ABOUT THIS TASK =>
Across all the entries below, how many lines contain the string "record"? The number by itself is the answer.

═════ EXERCISE MATERIALS

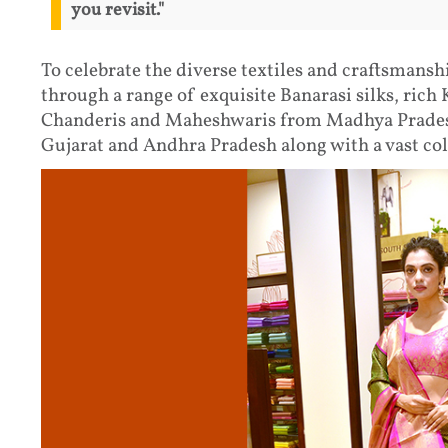
you revisit."
To celebrate the diverse textiles and craftsmansh
through a range of exquisite Banarasi silks, rich
Chanderis and Maheshwaris from Madhya Pradesh
Gujarat and Andhra Pradesh along with a vast col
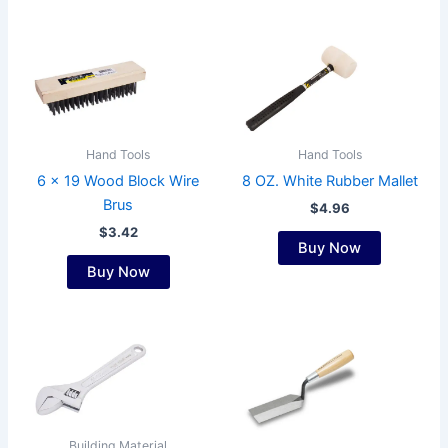
on
the
product
page
Hand Tools
Hand Tools
6 x 19 Wood Block Wire
8 OZ. White Rubber Mallet
Brus
$
4.96
$
3.42
Buy Now
Buy Now
Building Material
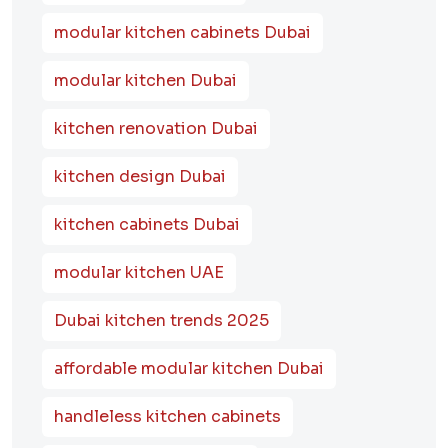
modular kitchen cabinets Dubai
modular kitchen Dubai
kitchen renovation Dubai
kitchen design Dubai
kitchen cabinets Dubai
modular kitchen UAE
Dubai kitchen trends 2025
affordable modular kitchen Dubai
handleless kitchen cabinets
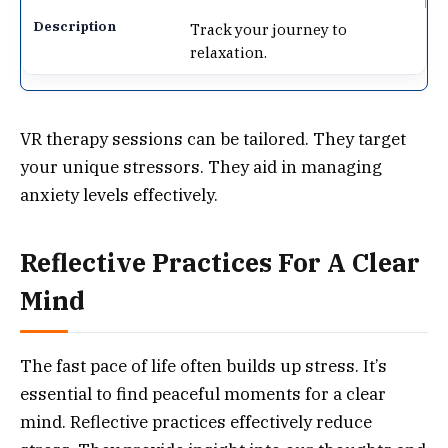
Track your journey to
relaxation.
VR therapy sessions can be tailored. They target
your unique stressors. They aid in managing
anxiety levels effectively.
Reflective Practices For A Clear
Mind
The fast pace of life often builds up stress. It’s
essential to find peaceful moments for a clear
mind. Reflective practices effectively reduce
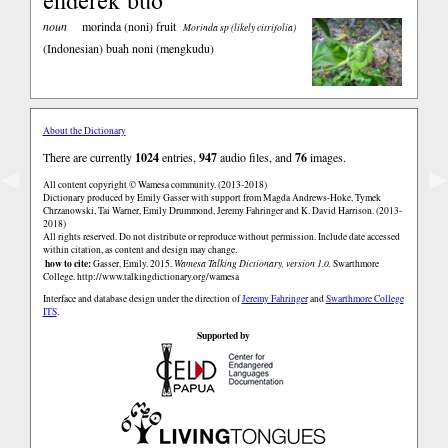
noun
morinda (noni) fruit
Morinda sp (likely citrifolia)
(Indonesian)
buah noni (mengkudu)
About the Dictionary
There are currently
1024
entries,
947
audio files, and
76
images.
◀
▶
All content copyright © Wamesa community. (2013-2018)
Dictionary produced by Emily Gasser with support from Magda Andrews-Hoke, Tymek
Chrzanowski, Tai Warner, Emily Drummond, Jeremy Fahringer and K. David Harrison. (2013-
2018)
All rights reserved. Do not distribute or reproduce without permission. Include date accessed
within citation, as content and design may change.
how to cite:
Gasser, Emily. 2015.
Wamesa Talking Dictionary, version 1.0.
Swarthmore
College.
http://www.talkingdictionary.org/wamesa
Interface and database design under the direction of
Jeremy Fahringer
and
Swarthmore College
ITS
.
Supported by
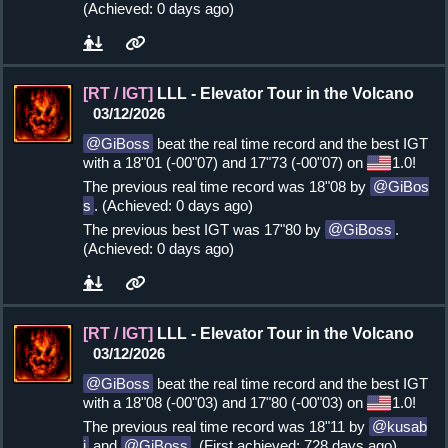
(Achieved: 0 days ago)
[RT / IGT]
LLL - Elevator Tour in the Volcano
03/12/2026
GiBoss
beat the real time record and the best IGT
with a 18"01 (-00"07) and 17"73 (-00"07) on
1.0!
The previous real time record was 18"08 by
GiBos
s
. (Achieved: 0 days ago)
The previous best IGT was 17"80 by
GiBoss
.
(Achieved: 0 days ago)
[RT / IGT]
LLL - Elevator Tour in the Volcano
03/12/2026
GiBoss
beat the real time record and the best IGT
with a 18"08 (-00"03) and 17"80 (-00"03) on
1.0!
The previous real time record was 18"11 by
kusab
i
and
GiBoss
. (First achieved: 728 days ago)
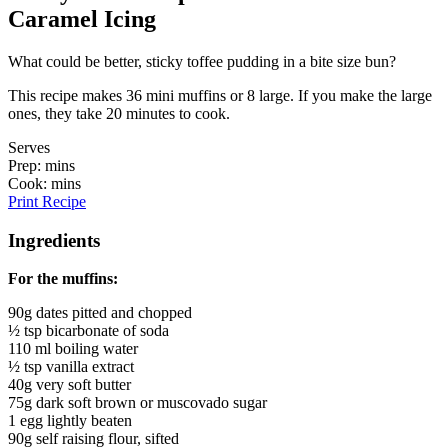
Caramel Icing
What could be better, sticky toffee pudding in a bite size bun?
This recipe makes 36 mini muffins or 8 large. If you make the large
ones, they take 20 minutes to cook.
Serves
Prep: mins
Cook: mins
Print Recipe
Ingredients
For the muffins:
90g dates pitted and chopped
½ tsp bicarbonate of soda
110 ml boiling water
½ tsp vanilla extract
40g very soft butter
75g dark soft brown or muscovado sugar
1 egg lightly beaten
90g self raising flour, sifted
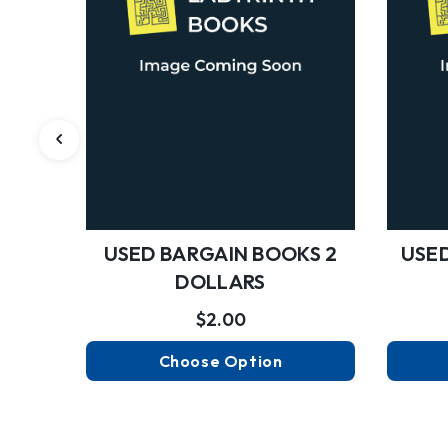
USED BARGAIN BOOKS 2
USED
DOLLARS
$2.00
Choose Option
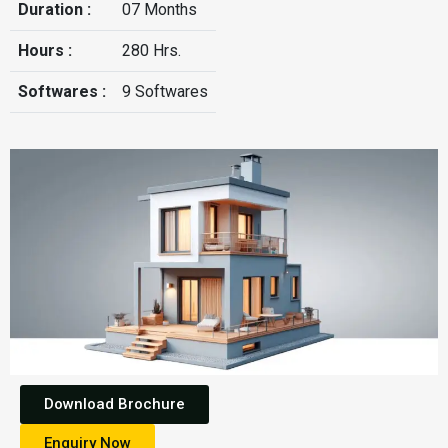
Duration :
07 Months
Hours :
280 Hrs.
Softwares :
9 Softwares
Download Brochure
Enquiry Now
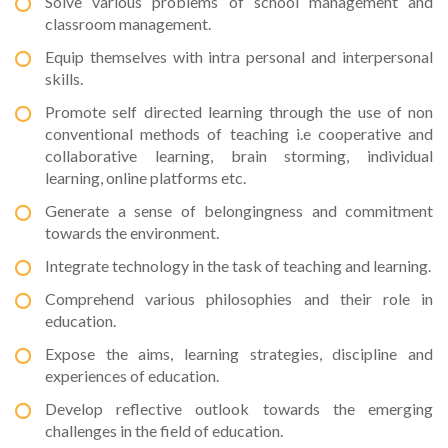
Solve various problems of school management and
classroom management.
Equip themselves with intra personal and interpersonal
skills.
Promote self directed learning through the use of non
conventional methods of teaching i.e cooperative and
collaborative learning, brain storming, individual
learning, online platforms etc.
Generate a sense of belongingness and commitment
towards the environment.
Integrate technology in the task of teaching and learning.
Comprehend various philosophies and their role in
education.
Expose the aims, learning strategies, discipline and
experiences of education.
Develop reflective outlook towards the emerging
challenges in the field of education.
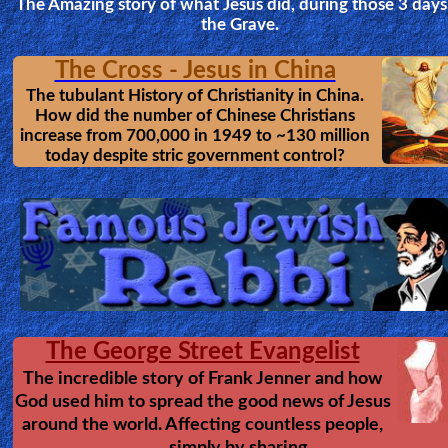
and still most Christians don't kn
about it. These have been missing 
~2600 years, since the days of Jeremiah.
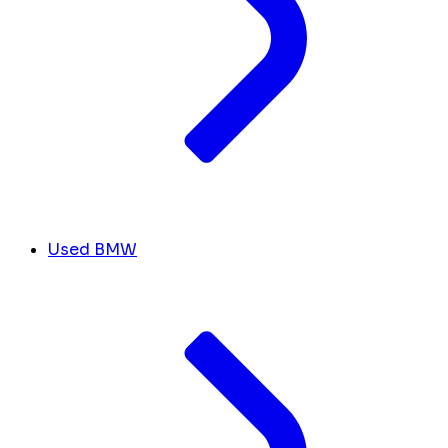
Used BMW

══════════

YOUR RESPONSE =>
4